China National Offshore Oil Corp. (CNOOC) has already invested $14 billion in developing Nigeria’s energy resources, making the country CNOOC’s largest investment destination, according to state-owned Nigerian National Petroleum Corp. The Chinese firm is now looking to improve productivity at its existing joint-venture sites, according to a news release issued by Nigerian National Petroleum.
CNOOC CEO Yuan Guangyu described the company’s Nigeria investment as its “most strategic and important overseas business undertaking,” according to the release. CNOOC’s involvement in the country’s oil and gas reserves goes back to 2003, when it bought a 45% stake in the OML 130 deepwater block, in what was reported to be the company’s first major overseas investment. It also owns 20% and 18% stakes in two other Nigerian offshore fields.
Nigeria’s energy sector has suffered from a lack of investment despite its abundant oil and gas supplies, with a dearth of capacity in distribution infrastructure a particular challenge, according to a 2016 government report.

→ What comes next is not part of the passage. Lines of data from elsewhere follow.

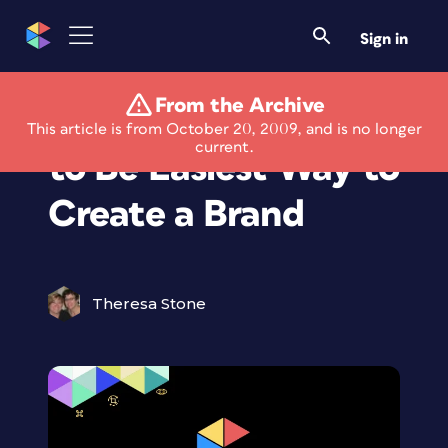
Sign in
From the Archive
Trademarkia Claims
This article is from October 20, 2009, and is no longer
current.
to Be Easiest Way to
Create a Brand
Theresa Stone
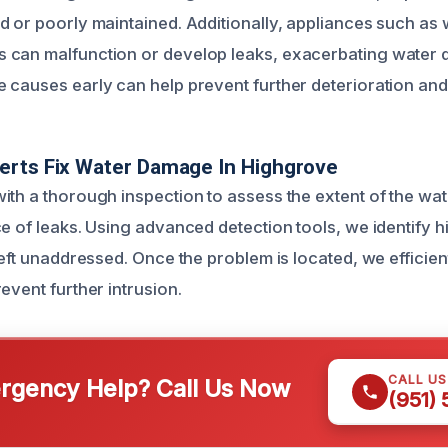
d or poorly maintained. Additionally, appliances such as 
 can malfunction or develop leaks, exacerbating water
 causes early can help prevent further deterioration and 
erts Fix Water Damage In Highgrove
ith a thorough inspection to assess the extent of the w
e of leaks. Using advanced detection tools, we identify h
left unaddressed. Once the problem is located, we efficient
event further intrusion.
CALL U
gency Help? Call Us Now
(951)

Yet endemic corruption has weighed on investor confidence in recent years, according to David Bruckmeier, an analyst with AKE International. “Recent high-profile bribery scandals allegedly involving oil majors like Royal Dutch Shell PLC and Eni SpA are typical of the underhand dealings that have plagued the energy sector, and too frequently facilities are disrupted by attacks from armed groups,” Bruckmeier said.
China appears set to overtake Japan as the world’s biggest gas importer this year, and resource-rich Nigeria would appear to be a natural partner in supporting its needs. Historically, however, Western oil majors have been more active in the country’s energy sector, with Beijing preferring to foster ties with Angola instead, said Jeremy Stevens, chief China economist at South Africa’s Standard Bank.
“More needs to be done to inject life into the Nigeria-China relationship, and this $3 billion investment is a step in the right direction,” Stevens said. “Granted, China exported a sizeable $5.4 billion to Nigeria last year, but that is nearly half as much as just four years ago. Nigeria needs to welcome Chinese oil majors to invest in the country, develop domestic assets and engage materially in developing the economies of local communities.”
Nigeria is likely to become an increasingly important country for Chinese investment due to its rapidly growing population that already accounts for 1 in 7 Africans, Stevens said.
There are signs of growing interest. In May, Nigeria awarded a $6.7 billion contract to China Railway Construction Corp. to build a segment of a 1,315-kilometer (817-mile) railway, marking another milestone in China’s infrastructure venture in Africa.
As its population swells and it urbanizes rapidly, Nigeria’s infrastructure will be put under increasing strain, Stevens said. “Further inward investment like that from CNOOC will prove critical,” he added.